*Task instructions*
In the records below, count the lines that have "Pantalones" and answer with the number alone.

+++ Extracted material

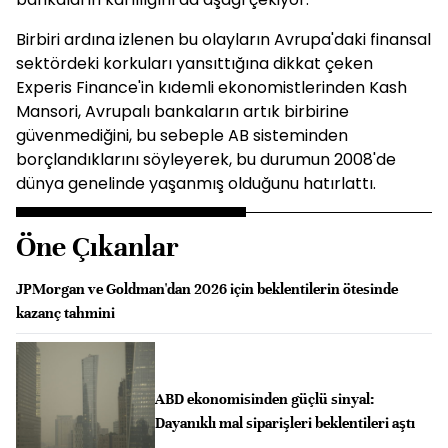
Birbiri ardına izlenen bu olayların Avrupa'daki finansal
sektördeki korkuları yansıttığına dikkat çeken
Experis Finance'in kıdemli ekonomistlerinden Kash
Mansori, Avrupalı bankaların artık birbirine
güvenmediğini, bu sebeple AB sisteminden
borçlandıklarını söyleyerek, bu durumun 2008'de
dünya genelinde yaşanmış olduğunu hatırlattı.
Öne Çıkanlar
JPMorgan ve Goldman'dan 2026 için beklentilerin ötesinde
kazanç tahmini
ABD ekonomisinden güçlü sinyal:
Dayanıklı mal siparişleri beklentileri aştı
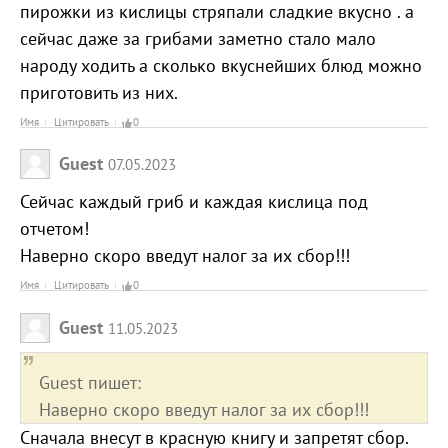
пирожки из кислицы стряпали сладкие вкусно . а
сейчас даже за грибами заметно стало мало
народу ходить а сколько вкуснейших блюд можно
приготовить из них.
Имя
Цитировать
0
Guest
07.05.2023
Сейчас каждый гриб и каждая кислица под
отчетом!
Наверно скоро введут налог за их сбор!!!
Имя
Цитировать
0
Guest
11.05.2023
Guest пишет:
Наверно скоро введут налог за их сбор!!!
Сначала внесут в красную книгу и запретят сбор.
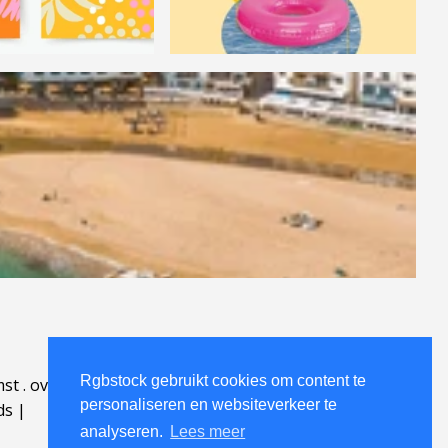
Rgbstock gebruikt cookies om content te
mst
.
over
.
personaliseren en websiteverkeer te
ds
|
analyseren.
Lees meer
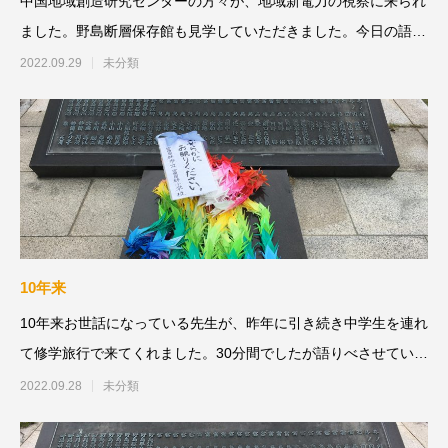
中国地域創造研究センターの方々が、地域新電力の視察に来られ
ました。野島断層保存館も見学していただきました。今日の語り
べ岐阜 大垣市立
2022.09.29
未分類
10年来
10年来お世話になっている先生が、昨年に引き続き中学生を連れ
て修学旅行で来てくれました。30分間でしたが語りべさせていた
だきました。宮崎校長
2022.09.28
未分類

++++++
+++ Extracted material

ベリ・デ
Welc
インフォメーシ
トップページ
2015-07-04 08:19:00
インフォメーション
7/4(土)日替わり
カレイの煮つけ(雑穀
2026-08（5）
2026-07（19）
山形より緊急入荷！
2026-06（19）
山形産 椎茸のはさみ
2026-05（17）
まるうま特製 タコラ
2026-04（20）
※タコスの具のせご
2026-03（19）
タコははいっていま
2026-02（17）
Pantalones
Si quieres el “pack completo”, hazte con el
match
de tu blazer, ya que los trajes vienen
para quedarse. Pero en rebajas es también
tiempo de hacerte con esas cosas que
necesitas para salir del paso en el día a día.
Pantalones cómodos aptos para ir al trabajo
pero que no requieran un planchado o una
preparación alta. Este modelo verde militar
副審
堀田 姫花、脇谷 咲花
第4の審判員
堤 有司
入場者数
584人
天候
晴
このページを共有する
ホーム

++++++

*Response to the exercise*
2